1834, Retour sur l’émigration à Paris

 

En 1834 l’Auvergne était une terre refermée sur elle-même, son massif montagneux faisait obstacle aux voies de communication. Si l’Auvergne était peu connue des citadins les auvergnats ne l’étaient pas davantage, qu’ils venaient du Cantal, du Puy de Dôme ou de l’Aubrac ils se confondaient sous un même comportement propre en fait à tous les émigrants : le souci du gain par le travail.
Pourtant, selon leur source d’émigration les auvergnats révélaient des aptitudes et des spécialités différentes. Scieurs de long, décrotteurs, porteurs d’eau, peigneurs de chanvre, chaudronniers, ferrailleurs, rétameurs, étaient autant de métiers constituant la colonie des « gagne-petit » et se mêlant à l’économie des villes.
L’hygiène se limitait à de rares notions et ils étaient vêtus sans autre recherche que la solidité de la toile qui les habillait et qui avait une durabilité remarquable entretenue par de nombreux raccommodages.
Au milieu de la population ces migrants conservaient une position tout à fait particulière, ils ne se mélangeaient pas au milieu ouvrier. Leur défaut d’instruction, leurs goûts simples et les mœurs fermes qu’ils avaient acquis au pays natal étaient souvent la cause de leur isolement et d’une distinction qu’ils entretenaient volontiers.
Ils avaient été élevés dans la religion catholique et la pratiquaient avec ferveur, les femmes du moins… Les retours périodiques au pays entretenaient cette pratique religieuse alors que pour les émigrés définitifs la vie permanente en ville les amenait tôt ou tard à perdre ce sentiment.
Honnête et laborieux par nature, économe par instinct, sobre par habitude, l’homme était d’une intelligence bornée et n’avait pour les classes supérieures de la société aucune rancœur ni envie, il leur réservait au contraire une bienveillance et une forme de déférence.
La femme au contraire était d’un caractère plus enjoué et, plus intelligente que son mari, elle savait lui donner le bon conseil en toute circonstance tout en lui reconnaissant un droit incontestable à diriger les affaires du ménage.
N’ayant aucune passion pour les agitations populaires ils usaient rarement de leur droit de vote en pensant qu’il ne manquait pas de gens honnêtes pour le faire à leur place.
L’avenir de la famille se trouvait garanti par ses qualités morales, son goût du travail et ses dispositions à l’épargne.
Souvent l’enfant émigrait très tôt vers des régions où son ardeur et sa sobriété lui permettaient de constituer un pécule venant aider la famille mais permettre aussi d’être exonéré du service militaire.
Car les montagnards l’avaient en horreur ! Il n’était pas rare que dans certaines communes les réfractaires soient protégés par la population pour échapper à la mobilisation.
Si l’émigration était une nécessité familiale elle était aussi utile à la France entière à qui elle fournissait de robustes travailleurs.
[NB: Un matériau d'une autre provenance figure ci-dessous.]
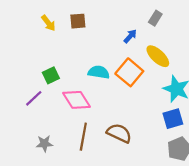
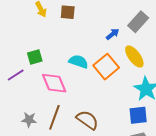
gray rectangle: (155, 18) -> (138, 22), size x1.5
gray star: (44, 144) -> (29, 120), moved

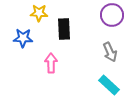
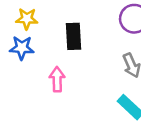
yellow star: (39, 13) -> (27, 19), moved

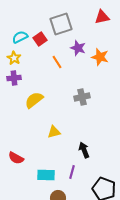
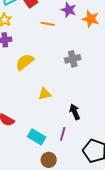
orange line: (57, 62) -> (48, 24), turned -48
cyan rectangle: (46, 175) -> (37, 137), turned 30

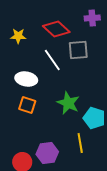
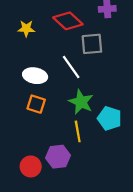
white line: (52, 60) -> (71, 67), moved
yellow line: (80, 143) -> (78, 131), moved

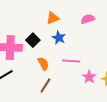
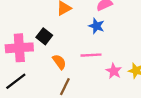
blue star: (59, 38) -> (96, 26), moved

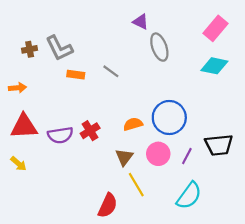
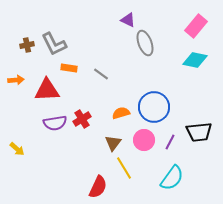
gray line: (111, 71) -> (101, 74), moved
red triangle: (24, 126) -> (47, 90), moved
Les auvergnats y entretenaient un esprit corporatif, une énergie à surmonter les difficultés et tout autant l’amour de ses racines et l’ardeur à y revenir.
Ils ne choisissaient pas toujours le métier qu’ils allaient exercer. C’était souvent un parent qui travaillait déjà dans la capitale et qui pouvait l’initier à son travail et leur assurer un gîte dans cette ville que l’on disait immense et qu’ils appréhendaient autant qu’elle les attirait comme une grande aventure.
L’aventure commençait au seuil de la porte de la ferme, dès le départ. Les frais de diligence étaient fort élevés et pour une durée de seize jours de route il fallait ajouter seize nuits à l’auberge. La diligence qui partait d’Aurillac pour Paris faisait étape à Vic sur Cère, Murat, St Flour, Massiac, Issoire, Clermont Ferrand, Riom, Aigueperse, Villeneuve, Nevers, La Charité, Cosne, Bony, Gien, Montargis, Nemours et Fontainebleau.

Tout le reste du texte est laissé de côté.